The Ujjwala scheme being touted as a major success of the government by the Prime Minister in poll rallies ahead of the Lok Sabha elections of 2019, has been busted by a recent survey. Conducted by the Research Institute for Compassionate Economics (RICE), the survey unravels the truth behind the scheme showing that most rural households that received the LPG connections, still tend to use the chulhas because of not having the financial capacity to refill their cylinder.
The study, analysed by Priscilla Jebaraj in The Hindu, conducted in rural Bihar, Madhya Pradesh, Uttar Pradesh and Rajasthan shows that 85 percent of Ujjwala beneficiaries are not using the LPG cylinders for reasons of financial incapabilities and gender inequality. They resort to using chulhas made of firewood and dung cakes causing air pollution that can be disastrous for the health of the rural folk -high levels of air pollution caused by usage of solid fuels can kill infants and older people, get in the way of healthy child development, and contribute to heart and lung disease, states the study.
Covering 1550 households in eleven districts of the rural stretches of the four states, the survey found that while there has been an increase in number of households owning LPG cylinders (76% now owning), more than 98% of these households also own a chulha. On being asked if food items — roti, rice, sabzi, dal, chai and milk — had been cooked on the chulha or the gas stove the previous day, there was an alarming percentage of people who claimed to use the chulha. The study found that only 27% of households exclusively used the gas stove, 37% said they use both the chulha and the gas stove, while 36% made everything on the chulha.
The trend of using the chulha is more acute among those who received an LPG connection from the government under the scheme; reportedly, almost 53% exclusively used the chulha, while 32% used both. Suggesting that more refill subsidies may help kick-off use of LPG in rural areas better, the report states, “Ujjwala beneficiaries are poorer, on average, than households who got LPG on their own. Refilling the cylinder is a greater fraction of their monthly consumption, and they may be less likely to get a refill immediately after a cylinder becomes empty.”

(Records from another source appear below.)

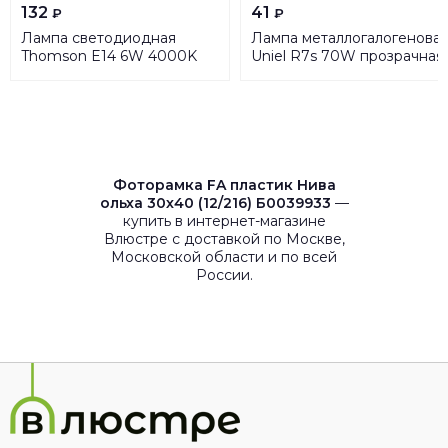
132
41
₽
₽
Лампа светодиодная
Лампа металлогалогенова
Thomson E14 6W 4000K
Uniel R7s 70W прозрачная
свеча на ветру матовая TH-
MH-DE-70/PURPLE/R7s
B2026
04849
Фоторамка FA пластик Нива
ольха 30х40 (12/216) Б0039933
—
купить в интернет-магазине
Влюстре с доставкой по Москве,
Московской области и по всей
России.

The survey found that gender inequalities also play a role. Given that women are not the key economic decision-makers in these households, the switch from chulhas to LPG has become even more difficult. Reportedly, surveyors found that almost 70% of households do not spend anything on solid fuels, implying that the relative cost of an LPG cylinder refill, even if subsidised further, is far higher. While women are more likely to make dung cakes, men are more likely to cut wood for the chulhas. Further, women are often the ones collecting the wood and carrying it to their homes.
Per the report, most of the survey respondents agreed that it was easier to cook on a gas stove, but felt that food cooked on the chulha — especially rotis — was tastier. It also adds that while 70 percent of the respondents thought the gas stove was better for the health of the cook (typically a woman), more than 86% believed that cooking on the chulha was better for the health of those eating- unveiling their ignorance of the fact that air pollution is harmful even to those who are not cooking the food.
The report as cited in The Hindu said that a common belief that emerged in the interviewee households was that “eating food cooked on gas causes gas [in the stomach],” emphasising on the lack of awareness irrespective of government schemes.
The survey conducted from September-December 2018 covers an area that inhabits two-fifths of the country’s rural population.